For example, drilling efficiency in the Eagle Ford shale field in the US increased nearly 150% from 2010 to 2014 as an increasing number of wells drilled provided an opportunity to apply these principles.
Jacobs commented: “We believe that elements of these same manufacturing concepts can be applied in more conventional oil and gas settings. The keys for producers are to target repetitive tasks associated with well construction and other field development and operational activities with these forms of ”high-iteration learning,” and to deploy the technology (e.g., real-data systems, advanced analytical tools) that can enable it.”
Another pocket of technological excellence IHS identified involves realising substantial CAPEX and OPEX reductions through ‘extreme de-manning’, or operating oil and gas facilities with far fewer staff than previously.
By leveraging both higher levels of automation with robust communication networks to remotely operate their facilities instead, oil companies can reduce OPEX by up to 70% and can reduce CAPEX by 3-15% by designing facilities upfront to reflect lower staffing levels.
IHS has documented examples of oil companies shifting toward this ‘minimum manning’ operating philosophy in their oil and gas assets, and sees an opportunity to apply this approach more broadly.
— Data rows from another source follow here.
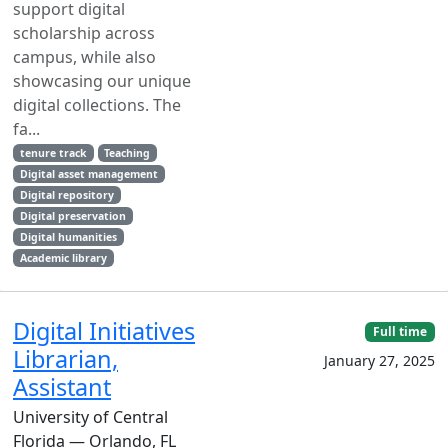
support digital
scholarship across
campus, while also
showcasing our unique
digital collections. The
fa...
tenure track
Teaching
Digital asset management
Digital repository
Digital preservation
Digital humanities
Academic library
Digital Initiatives
Full time
Librarian,
January 27, 2025
Assistant
University of Central
Florida — Orlando, FL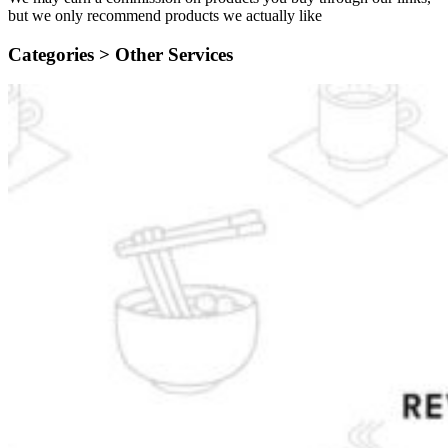
but we only recommend products we actually like
Categories >
Other Services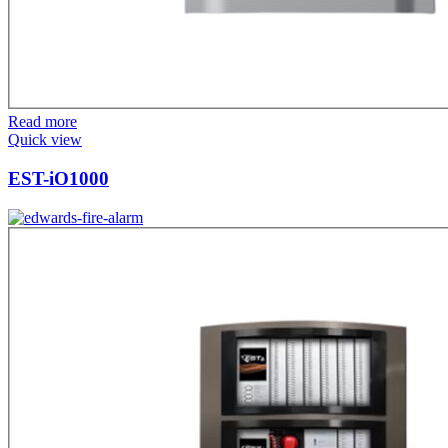
Read more
Quick view
EST-iO1000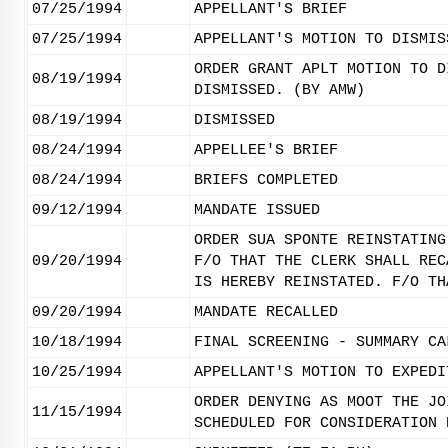
07/25/1994
APPELLANT'S BRIEF
07/25/1994
APPELLANT'S MOTION TO DISMIS
ORDER GRANT APLT MOTION TO D
08/19/1994
DISMISSED. (BY AMW)
08/19/1994
DISMISSED
08/24/1994
APPELLEE'S BRIEF
08/24/1994
BRIEFS COMPLETED
09/12/1994
MANDATE ISSUED
ORDER SUA SPONTE REINSTATING
09/20/1994
F/O THAT THE CLERK SHALL REC
IS HEREBY REINSTATED. F/O TH
09/20/1994
MANDATE RECALLED
10/18/1994
FINAL SCREENING - SUMMARY CA
10/25/1994
APPELLANT'S MOTION TO EXPEDI
ORDER DENYING AS MOOT THE JO
11/15/1994
SCHEDULED FOR CONSIDERATION 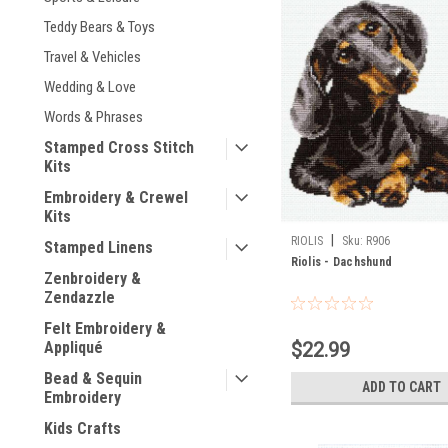
Teddy Bears & Toys
Travel & Vehicles
Wedding & Love
Words & Phrases
Stamped Cross Stitch
Kits
Embroidery & Crewel
Kits
|
RIOLIS
Sku:
R906
Stamped Linens
Riolis - Dachshund
Zenbroidery &
Zendazzle
Felt Embroidery &
$22.99
Appliqué
Bead & Sequin
ADD TO CART
Embroidery
Kids Crafts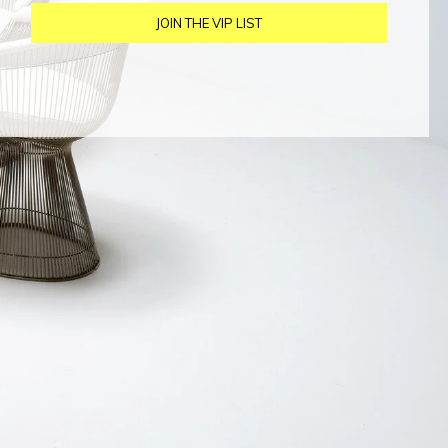
JOIN THE VIP LIST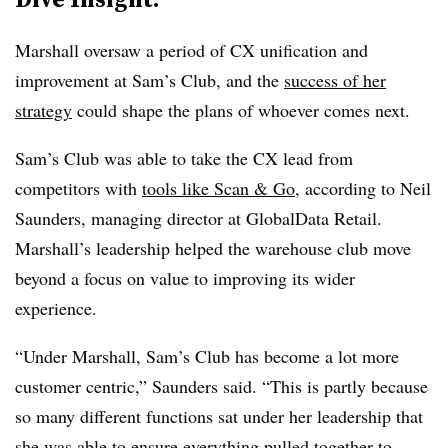
Marshall oversaw a period of CX unification and
improvement at Sam’s Club, and the
success of her
strategy
could shape the plans of whoever comes next.
Sam’s Club was able to take the CX lead from
competitors with
tools like Scan & Go
, according to Neil
Saunders, managing director at GlobalData Retail.
Marshall’s leadership helped the warehouse club move
beyond a focus on value to improving its wider
experience.
“Under Marshall, Sam’s Club has become a lot more
customer centric,” Saunders said. “This is partly because
so many different functions sat under her leadership that
she was able to ensure everything pulled together to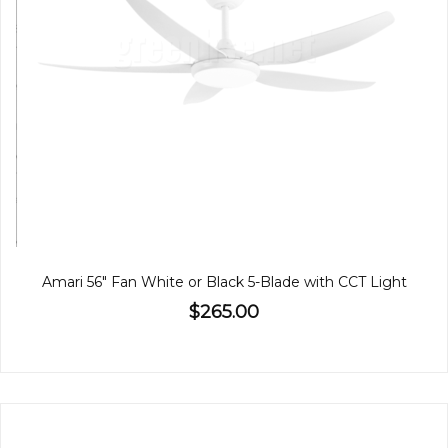
Amari 56" Fan White or Black 5-Blade with CCT Light
$265.00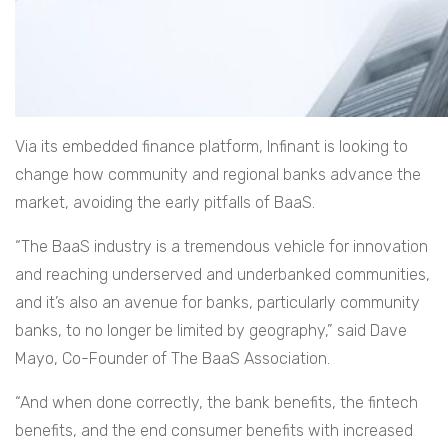
Via its embedded finance platform, Infinant is looking to
change how community and regional banks advance the
market, avoiding the early pitfalls of BaaS.
“The BaaS industry is a tremendous vehicle for innovation
and reaching underserved and underbanked communities,
and it’s also an avenue for banks, particularly community
banks, to no longer be limited by geography,” said Dave
Mayo, Co-Founder of The BaaS Association.
“And when done correctly, the bank benefits, the fintech
benefits, and the end consumer benefits with increased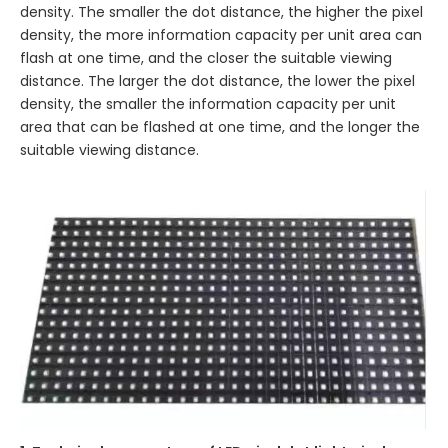
density. The smaller the dot distance, the higher the pixel
density, the more information capacity per unit area can
flash at one time, and the closer the suitable viewing
distance. The larger the dot distance, the lower the pixel
density, the smaller the information capacity per unit
area that can be flashed at one time, and the longer the
suitable viewing distance.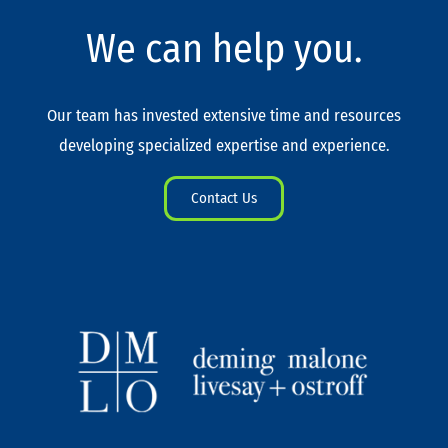
We can help you.
Our team has invested extensive time and resources
developing specialized expertise and experience.
Contact Us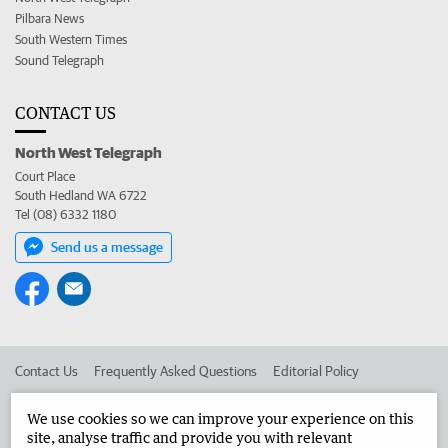
Pilbara News
South Western Times
Sound Telegraph
CONTACT US
North West Telegraph
Court Place
South Hedland WA 6722
Tel (08) 6332 1180
Send us a message
Contact Us
Frequently Asked Questions
Editorial Policy
Editorial Complaints
Place an ad in The West
We use cookies so we can improve your experience on this
site, analyse traffic and provide you with relevant
Advertise in the North West Telegraph
Corporate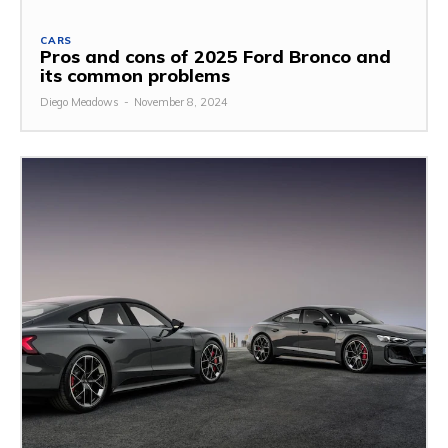
CARS
Pros and cons of 2025 Ford Bronco and
its common problems
Diego Meadows
-
November 8, 2024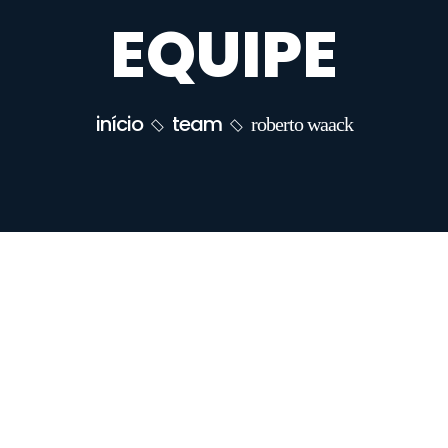
EQUIPE
início
team
roberto waack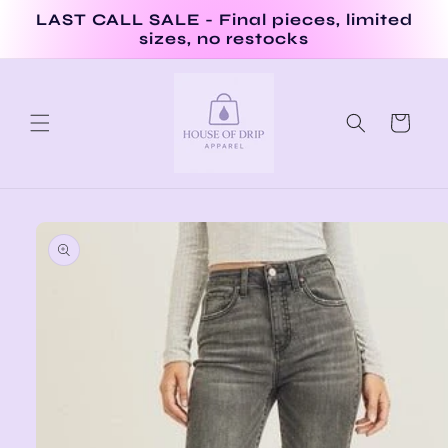
Skip to
LAST CALL SALE - Final pieces, limited
content
sizes, no restocks
Cart
Skip to
product
information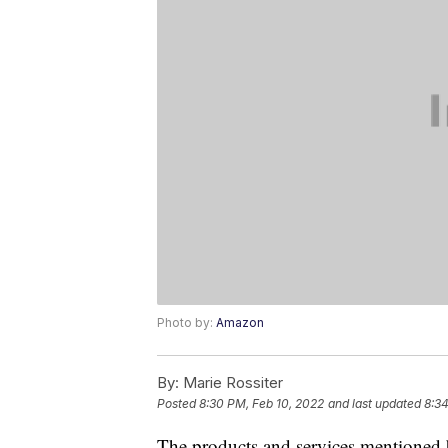
Photo by:
Amazon
By:
Marie Rossiter
Posted
8:30 PM, Feb 10, 2022
and last updated
8:34
The products and services mentioned 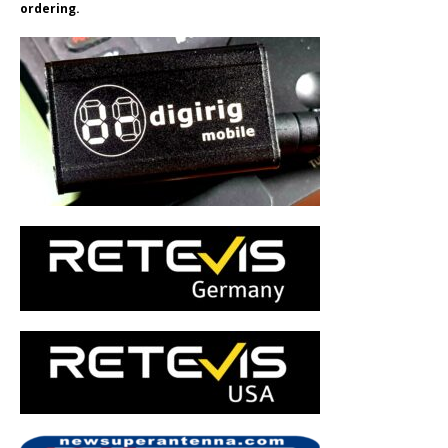
ordering.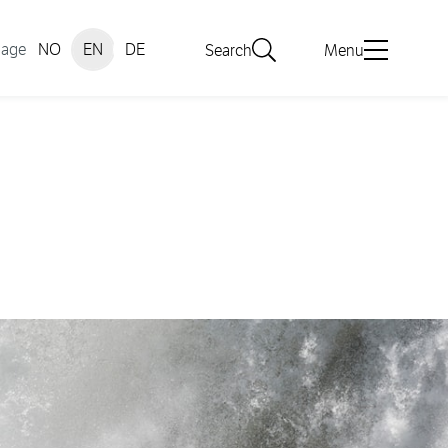
uage
NO
EN
DE
Search
Menu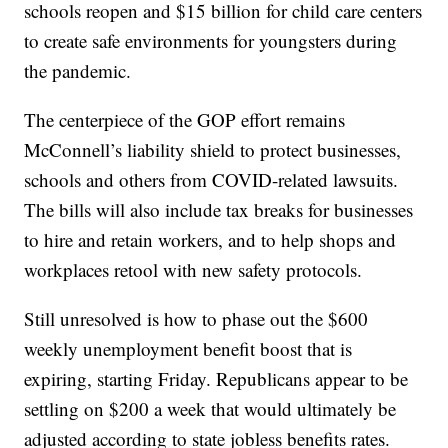
schools reopen and $15 billion for child care centers
to create safe environments for youngsters during
the pandemic.
The centerpiece of the GOP effort remains
McConnell’s liability shield to protect businesses,
schools and others from COVID-related lawsuits.
The bills will also include tax breaks for businesses
to hire and retain workers, and to help shops and
workplaces retool with new safety protocols.
Still unresolved is how to phase out the $600
weekly unemployment benefit boost that is
expiring, starting Friday. Republicans appear to be
settling on $200 a week that would ultimately be
adjusted according to state jobless benefits rates.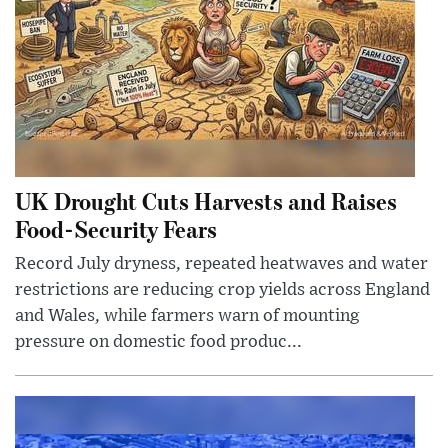
UK Drought Cuts Harvests and Raises
Food-Security Fears
Record July dryness, repeated heatwaves and water
restrictions are reducing crop yields across England
and Wales, while farmers warn of mounting
pressure on domestic food produc...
A common thread running through all these areas, IHS said, is the increasingly critical and enabling role of digital technologies. IHS analysis during the past decade confirms that digital technologies applied in practice can improve oilfield performance on several fronts, including:-
- Increasing oil and gas production by 2-8%
- Reducing facility capital costs by 1-3% and
- Lowering operating costs by 5-25%
Beyond these digital efforts, the IHS analysis notes a host of upstream technology innovations in the areas of seismic imaging, drilling, and enhanced oil recovery that will help to unlock additional oil and gas resources.For operators that get it right, the rewards can be substantial.
For deepwater oil projects, technology innovations yielded a 2-7% reduction in lifecycle costs, or a savings of $1 to $3 per barrel, IHS said.
Jacobs added: “These standout results are generating high levels of interest as companies look to dramatically reduce lifecycle costs to allow their projects to move forward,”
“Our analysis, coupled with actual industry case studies, demonstrates that real value is associated with technology enabled cost-management strategies.
“These cost savings are impressive numbers at a time when the pressure is on to dramatically lower costs in order to allow a range of upstream oil and gas projects to move forward.”
“But, the challenge now is for operators to apply these techniques more widely across their portfolios, to drive learning and to leverage economies of scale.”